::: Data in this exercise :::

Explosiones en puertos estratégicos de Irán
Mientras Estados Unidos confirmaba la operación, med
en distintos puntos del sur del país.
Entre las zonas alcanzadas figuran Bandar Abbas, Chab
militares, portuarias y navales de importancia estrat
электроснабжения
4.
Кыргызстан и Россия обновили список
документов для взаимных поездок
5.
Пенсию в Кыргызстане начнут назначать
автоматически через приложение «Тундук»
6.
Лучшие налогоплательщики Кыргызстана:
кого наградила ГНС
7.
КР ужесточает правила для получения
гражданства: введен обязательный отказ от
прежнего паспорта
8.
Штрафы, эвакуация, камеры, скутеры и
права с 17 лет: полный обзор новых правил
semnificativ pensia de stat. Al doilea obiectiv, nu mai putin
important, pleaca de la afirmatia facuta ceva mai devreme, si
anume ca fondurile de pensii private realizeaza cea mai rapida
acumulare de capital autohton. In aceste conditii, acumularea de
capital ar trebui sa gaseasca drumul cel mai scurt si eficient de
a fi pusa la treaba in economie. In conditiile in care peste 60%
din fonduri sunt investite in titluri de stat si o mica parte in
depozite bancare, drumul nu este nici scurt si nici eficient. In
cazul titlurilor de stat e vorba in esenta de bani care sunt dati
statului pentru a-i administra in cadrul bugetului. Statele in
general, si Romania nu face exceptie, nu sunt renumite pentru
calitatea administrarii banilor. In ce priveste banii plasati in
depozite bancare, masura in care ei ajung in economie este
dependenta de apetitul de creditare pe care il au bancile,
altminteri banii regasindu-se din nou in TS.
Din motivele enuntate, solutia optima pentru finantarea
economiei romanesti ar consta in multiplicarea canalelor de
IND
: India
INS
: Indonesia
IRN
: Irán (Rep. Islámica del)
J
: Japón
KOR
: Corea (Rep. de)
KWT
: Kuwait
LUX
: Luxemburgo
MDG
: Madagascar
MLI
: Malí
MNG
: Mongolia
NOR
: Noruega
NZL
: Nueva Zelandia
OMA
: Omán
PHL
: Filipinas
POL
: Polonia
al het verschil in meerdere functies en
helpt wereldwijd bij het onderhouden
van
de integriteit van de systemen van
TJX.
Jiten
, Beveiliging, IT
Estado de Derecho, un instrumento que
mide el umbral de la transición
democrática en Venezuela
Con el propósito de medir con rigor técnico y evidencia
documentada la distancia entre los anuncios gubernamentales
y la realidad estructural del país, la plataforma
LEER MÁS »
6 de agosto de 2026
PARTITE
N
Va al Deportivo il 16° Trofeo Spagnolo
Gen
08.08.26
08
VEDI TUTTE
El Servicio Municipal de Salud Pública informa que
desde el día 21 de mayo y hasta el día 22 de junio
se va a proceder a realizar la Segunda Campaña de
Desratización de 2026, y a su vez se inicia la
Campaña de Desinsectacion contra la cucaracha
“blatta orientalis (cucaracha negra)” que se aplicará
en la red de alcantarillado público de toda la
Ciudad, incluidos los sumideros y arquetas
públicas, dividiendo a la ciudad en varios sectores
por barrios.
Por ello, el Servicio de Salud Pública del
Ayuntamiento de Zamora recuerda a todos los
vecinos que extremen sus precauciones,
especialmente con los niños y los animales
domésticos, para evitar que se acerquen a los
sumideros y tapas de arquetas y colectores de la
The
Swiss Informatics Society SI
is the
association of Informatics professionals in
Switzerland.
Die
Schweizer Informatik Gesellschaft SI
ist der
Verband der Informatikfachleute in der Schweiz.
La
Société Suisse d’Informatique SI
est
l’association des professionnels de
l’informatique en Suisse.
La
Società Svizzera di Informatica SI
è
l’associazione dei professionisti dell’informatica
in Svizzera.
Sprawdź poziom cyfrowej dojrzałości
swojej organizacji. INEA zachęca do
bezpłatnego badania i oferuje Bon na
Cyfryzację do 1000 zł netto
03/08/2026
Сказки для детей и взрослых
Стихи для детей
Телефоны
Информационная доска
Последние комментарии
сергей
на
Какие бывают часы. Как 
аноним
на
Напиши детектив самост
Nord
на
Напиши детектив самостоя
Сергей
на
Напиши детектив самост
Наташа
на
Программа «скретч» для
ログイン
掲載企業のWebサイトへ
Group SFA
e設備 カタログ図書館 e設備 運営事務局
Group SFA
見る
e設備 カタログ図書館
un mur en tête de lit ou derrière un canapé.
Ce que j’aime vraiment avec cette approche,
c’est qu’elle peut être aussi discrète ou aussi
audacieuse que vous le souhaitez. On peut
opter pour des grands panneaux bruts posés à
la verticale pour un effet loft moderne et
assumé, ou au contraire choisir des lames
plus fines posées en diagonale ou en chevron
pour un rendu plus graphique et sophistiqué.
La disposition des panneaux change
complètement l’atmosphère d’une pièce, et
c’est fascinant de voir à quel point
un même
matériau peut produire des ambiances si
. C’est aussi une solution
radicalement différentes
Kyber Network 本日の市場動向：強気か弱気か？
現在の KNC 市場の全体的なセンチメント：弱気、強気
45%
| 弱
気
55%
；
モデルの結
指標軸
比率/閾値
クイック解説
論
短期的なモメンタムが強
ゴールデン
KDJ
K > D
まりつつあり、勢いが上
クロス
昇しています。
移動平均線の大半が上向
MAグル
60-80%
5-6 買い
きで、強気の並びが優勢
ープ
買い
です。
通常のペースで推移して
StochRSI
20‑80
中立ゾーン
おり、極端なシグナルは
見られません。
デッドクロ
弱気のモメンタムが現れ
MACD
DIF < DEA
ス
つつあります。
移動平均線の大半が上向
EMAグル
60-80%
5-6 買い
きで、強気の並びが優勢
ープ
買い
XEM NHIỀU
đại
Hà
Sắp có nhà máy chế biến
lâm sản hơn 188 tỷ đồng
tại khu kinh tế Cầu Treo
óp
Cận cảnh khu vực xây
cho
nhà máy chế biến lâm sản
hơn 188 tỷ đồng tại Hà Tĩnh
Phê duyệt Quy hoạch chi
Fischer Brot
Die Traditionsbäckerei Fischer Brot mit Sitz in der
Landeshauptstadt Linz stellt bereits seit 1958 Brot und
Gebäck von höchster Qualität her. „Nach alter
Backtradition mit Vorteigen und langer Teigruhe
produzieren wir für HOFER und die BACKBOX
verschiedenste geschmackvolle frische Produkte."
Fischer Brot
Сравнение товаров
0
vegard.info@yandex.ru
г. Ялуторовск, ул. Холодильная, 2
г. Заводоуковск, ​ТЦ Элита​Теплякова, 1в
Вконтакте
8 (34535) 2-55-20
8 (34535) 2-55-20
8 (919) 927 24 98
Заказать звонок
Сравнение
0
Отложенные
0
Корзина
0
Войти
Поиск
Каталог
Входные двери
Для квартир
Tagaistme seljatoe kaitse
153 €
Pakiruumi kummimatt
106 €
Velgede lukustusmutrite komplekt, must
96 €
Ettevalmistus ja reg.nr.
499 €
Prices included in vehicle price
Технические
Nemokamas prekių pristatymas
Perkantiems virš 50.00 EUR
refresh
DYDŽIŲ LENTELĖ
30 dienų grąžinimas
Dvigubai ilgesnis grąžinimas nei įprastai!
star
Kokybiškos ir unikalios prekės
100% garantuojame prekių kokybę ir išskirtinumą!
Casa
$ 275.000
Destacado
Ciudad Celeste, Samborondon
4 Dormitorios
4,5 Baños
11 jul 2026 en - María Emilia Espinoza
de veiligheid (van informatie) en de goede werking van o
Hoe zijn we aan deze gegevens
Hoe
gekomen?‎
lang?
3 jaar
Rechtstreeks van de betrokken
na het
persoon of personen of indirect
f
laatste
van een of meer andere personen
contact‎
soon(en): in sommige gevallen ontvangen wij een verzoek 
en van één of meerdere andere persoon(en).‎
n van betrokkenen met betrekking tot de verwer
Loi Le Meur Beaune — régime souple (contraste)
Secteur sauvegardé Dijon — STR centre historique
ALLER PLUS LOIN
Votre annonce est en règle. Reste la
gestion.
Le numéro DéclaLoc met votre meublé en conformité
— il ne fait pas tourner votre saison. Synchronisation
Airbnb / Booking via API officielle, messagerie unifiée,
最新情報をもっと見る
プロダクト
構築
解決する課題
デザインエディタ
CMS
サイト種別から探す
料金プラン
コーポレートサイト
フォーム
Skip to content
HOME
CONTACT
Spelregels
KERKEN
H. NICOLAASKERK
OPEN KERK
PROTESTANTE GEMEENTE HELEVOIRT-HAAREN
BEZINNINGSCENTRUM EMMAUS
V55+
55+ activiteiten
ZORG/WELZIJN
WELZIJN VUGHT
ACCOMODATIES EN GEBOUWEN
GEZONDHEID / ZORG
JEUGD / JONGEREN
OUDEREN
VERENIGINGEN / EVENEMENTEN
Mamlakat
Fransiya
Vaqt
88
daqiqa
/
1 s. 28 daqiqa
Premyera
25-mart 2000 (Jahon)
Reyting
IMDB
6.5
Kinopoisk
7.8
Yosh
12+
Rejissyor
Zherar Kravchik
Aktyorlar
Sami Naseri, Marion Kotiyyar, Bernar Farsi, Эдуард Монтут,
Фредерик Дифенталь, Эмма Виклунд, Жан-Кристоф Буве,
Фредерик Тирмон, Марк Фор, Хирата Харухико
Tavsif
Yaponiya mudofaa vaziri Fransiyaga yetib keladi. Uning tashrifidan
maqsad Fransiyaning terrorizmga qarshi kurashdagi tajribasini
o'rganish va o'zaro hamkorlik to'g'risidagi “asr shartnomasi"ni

:::

Exercise directions:
Where does the word "aussi" appear in the listing? List each line that holds it.

Task solution:
c’est qu’elle peut être aussi discrète ou aussi
. C’est aussi une solution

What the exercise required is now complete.